Vol. 16, No. 09 – Jan 25 – Feb 7, 2023 – Movie Review

Streaming Spotlight by Cindy Summers
Devotion – Paramount +

3 out of 4 palm trees
Breeze rating from 1 to 4 palm trees, 4 being best.

Devotion is the true story of United States Navy Officer Jesse Brown (Jonathan Majors), who was the first African-American aviator to complete the Navy’s basic flight training program and also the first African-American naval officer killed in the Korean War at the age of 24. Brown was stationed at Quonset Point Naval Air Station in Rhode Island and in early 1950 Lieutenant Tom Hudner (Glen Powell) transferred to the Fighter Squadron 32 (VF-32) and became Brown’s wingman.

The VF-32 had been flying F8F ‘Bearcat’ fighter planes, but the Navy created a modified F4U-4 Corsair they wanted them to fly in the Korean War. The Corsair was much more powerful than the planes they had been flying, and the pilots were warned by the chief engineer the if they didn’t manage the power properly they would easily crash. After learning the basics on the Corsair, the next test would be for them to land the plane on an aircraft carrier, which was difficult due to the Corsair having a longer front making it difficult to see in front of the plane.

After passing their carrier tests, the VF-32 was transferred to the USS Leyte, which deployed to the Mediterranean Sea to deter Soviet aggression. They were granted shore leave in Cannes, France and while off on his own Brown met actress Elizabeth Taylor at the beach, who invited him and his squadron to a casino she would be at later that evening. The other guys were skeptical about Brown’s chance meeting the a famous Hollywood star, but saw upon arriving at the casino it was all true and that Elizabeth Taylor had a thing for men in uniform, especially aviators.

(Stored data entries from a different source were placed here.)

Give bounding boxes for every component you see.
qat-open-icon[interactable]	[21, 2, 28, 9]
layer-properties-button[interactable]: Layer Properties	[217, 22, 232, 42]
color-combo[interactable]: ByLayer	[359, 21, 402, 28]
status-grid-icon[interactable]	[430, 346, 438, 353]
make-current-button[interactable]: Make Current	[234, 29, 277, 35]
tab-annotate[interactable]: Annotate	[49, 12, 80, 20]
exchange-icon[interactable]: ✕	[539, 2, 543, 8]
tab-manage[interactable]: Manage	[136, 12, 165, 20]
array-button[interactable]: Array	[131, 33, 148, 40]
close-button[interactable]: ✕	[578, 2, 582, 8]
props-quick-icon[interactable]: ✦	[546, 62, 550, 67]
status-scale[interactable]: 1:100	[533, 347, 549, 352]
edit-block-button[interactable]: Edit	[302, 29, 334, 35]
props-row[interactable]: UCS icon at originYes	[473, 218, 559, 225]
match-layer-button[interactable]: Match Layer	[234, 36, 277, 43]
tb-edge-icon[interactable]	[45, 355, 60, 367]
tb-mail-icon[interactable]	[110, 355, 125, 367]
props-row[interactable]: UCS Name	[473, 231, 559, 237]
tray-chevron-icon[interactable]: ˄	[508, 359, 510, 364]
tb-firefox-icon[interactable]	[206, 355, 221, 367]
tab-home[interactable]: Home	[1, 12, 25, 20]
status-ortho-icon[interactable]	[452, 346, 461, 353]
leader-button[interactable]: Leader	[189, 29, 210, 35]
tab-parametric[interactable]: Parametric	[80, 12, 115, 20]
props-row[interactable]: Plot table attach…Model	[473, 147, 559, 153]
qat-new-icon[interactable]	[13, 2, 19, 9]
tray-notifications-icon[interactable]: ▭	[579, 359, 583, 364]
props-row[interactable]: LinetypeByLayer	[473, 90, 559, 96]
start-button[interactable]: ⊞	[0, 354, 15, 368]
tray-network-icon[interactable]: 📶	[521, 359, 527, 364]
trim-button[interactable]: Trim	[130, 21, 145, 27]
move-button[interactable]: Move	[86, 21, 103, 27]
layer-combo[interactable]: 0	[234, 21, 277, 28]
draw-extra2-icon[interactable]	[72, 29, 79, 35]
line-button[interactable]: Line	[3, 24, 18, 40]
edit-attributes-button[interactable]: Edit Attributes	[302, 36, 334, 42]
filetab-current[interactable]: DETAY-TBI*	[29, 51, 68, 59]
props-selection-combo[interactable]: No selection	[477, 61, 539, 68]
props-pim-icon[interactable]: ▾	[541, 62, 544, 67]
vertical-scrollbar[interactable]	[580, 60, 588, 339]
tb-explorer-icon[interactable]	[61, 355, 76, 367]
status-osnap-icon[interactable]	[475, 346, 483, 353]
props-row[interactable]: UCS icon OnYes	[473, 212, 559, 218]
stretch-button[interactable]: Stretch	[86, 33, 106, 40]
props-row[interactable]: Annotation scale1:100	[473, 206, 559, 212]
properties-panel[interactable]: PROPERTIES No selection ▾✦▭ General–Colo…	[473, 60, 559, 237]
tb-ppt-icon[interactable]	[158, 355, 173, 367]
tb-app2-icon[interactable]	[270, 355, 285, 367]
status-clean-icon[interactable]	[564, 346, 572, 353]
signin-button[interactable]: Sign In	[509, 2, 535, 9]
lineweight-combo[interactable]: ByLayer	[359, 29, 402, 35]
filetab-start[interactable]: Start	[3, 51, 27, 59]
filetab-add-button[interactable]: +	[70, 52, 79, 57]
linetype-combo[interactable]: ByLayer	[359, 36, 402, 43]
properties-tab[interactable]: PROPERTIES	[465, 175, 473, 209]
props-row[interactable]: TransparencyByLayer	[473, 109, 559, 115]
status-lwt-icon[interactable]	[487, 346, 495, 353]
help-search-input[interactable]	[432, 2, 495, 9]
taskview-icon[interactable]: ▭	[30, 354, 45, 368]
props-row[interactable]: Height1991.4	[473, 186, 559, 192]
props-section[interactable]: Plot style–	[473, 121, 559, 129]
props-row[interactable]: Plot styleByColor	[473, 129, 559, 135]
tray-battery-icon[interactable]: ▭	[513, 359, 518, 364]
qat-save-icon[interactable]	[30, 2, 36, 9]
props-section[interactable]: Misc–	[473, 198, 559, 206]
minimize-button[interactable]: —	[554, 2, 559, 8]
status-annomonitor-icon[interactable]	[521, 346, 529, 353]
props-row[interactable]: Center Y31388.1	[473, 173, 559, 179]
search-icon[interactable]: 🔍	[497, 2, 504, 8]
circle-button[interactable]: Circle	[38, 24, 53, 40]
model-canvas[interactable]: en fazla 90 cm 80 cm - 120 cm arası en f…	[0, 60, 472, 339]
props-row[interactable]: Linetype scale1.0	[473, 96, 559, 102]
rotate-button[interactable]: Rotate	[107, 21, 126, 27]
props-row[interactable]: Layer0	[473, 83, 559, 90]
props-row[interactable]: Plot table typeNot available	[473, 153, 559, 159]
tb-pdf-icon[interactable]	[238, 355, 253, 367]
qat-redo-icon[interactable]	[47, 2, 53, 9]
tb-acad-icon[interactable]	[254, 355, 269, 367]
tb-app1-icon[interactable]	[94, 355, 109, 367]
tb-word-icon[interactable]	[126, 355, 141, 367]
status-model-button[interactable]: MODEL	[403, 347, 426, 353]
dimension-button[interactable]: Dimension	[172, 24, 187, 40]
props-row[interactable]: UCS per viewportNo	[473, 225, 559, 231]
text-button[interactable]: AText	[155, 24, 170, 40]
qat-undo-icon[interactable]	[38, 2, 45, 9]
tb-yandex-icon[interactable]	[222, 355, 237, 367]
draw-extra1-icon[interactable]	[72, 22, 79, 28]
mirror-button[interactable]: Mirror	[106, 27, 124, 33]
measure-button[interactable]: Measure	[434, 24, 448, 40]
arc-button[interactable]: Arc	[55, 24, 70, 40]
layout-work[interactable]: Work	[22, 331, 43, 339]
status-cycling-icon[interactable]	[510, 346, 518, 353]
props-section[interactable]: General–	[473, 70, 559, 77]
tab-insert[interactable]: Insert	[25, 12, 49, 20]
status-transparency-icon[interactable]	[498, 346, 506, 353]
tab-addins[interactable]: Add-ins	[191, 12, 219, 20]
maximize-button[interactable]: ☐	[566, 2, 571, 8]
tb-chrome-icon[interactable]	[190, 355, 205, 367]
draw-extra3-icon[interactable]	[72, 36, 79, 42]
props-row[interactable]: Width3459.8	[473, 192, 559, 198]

Upon returning to the ship the VF-32 was assigned to take out two bridges critical to the enemy’s advances. Before they departed, Brown was given an expensive watch by Leyte’s black crewmen, who admire him for his work. The squadron left and began its attack, however after destroying the first bridge they took on heavy ground fire so retreated under Hudner’s command. Brown felt he could take out the second, so broke formation, flew back and took out the second bridge. Unfortunately, Hudner’s report made it appear that Brown didn’t follow command and was written up for insubordination.

Even though that wasn’t what Hudner intended, Brown explained that everything happens differently for him because he was black. Hudner sought to repair the situation, but had to redirect his focus due to the VF-32 being assigned to give air support to ground troops that were trapped and quickly losing ground. The squadron successfully attacked the enemy troops causing them to retreat and saving the Marines on the ground, however as they set out to return to the ship the sky filled with ground fire striking Brown’s plane which began to lose oil.

Brown was forced to drop his ammunition and fuel tanks and crash land his plane in a field. As Hudner circled around, he saw that Brown was somehow stuck in the plane and decided to try to rescue Brown following the same steps to crash his plane. When Hudner got to Brown, his leg was trapped and despite their joint efforts was unable to free Brown’s leg. A rescue helicopter arrived just as Brown lost consciousness, and Hudner had no choice but to leave him. Upon returning to the plane the squadron was told a rescue was too dangerous and later were sent to destroy both planes so they wouldn’t end up in enemy hands.

For his actions in Korea, Brown was awarded the Distinguished Flying Cross, the Purple Heart Medal, and the Air Medal, and the frigate USS Jesse L. Brown (FF-1089) was named in his honor.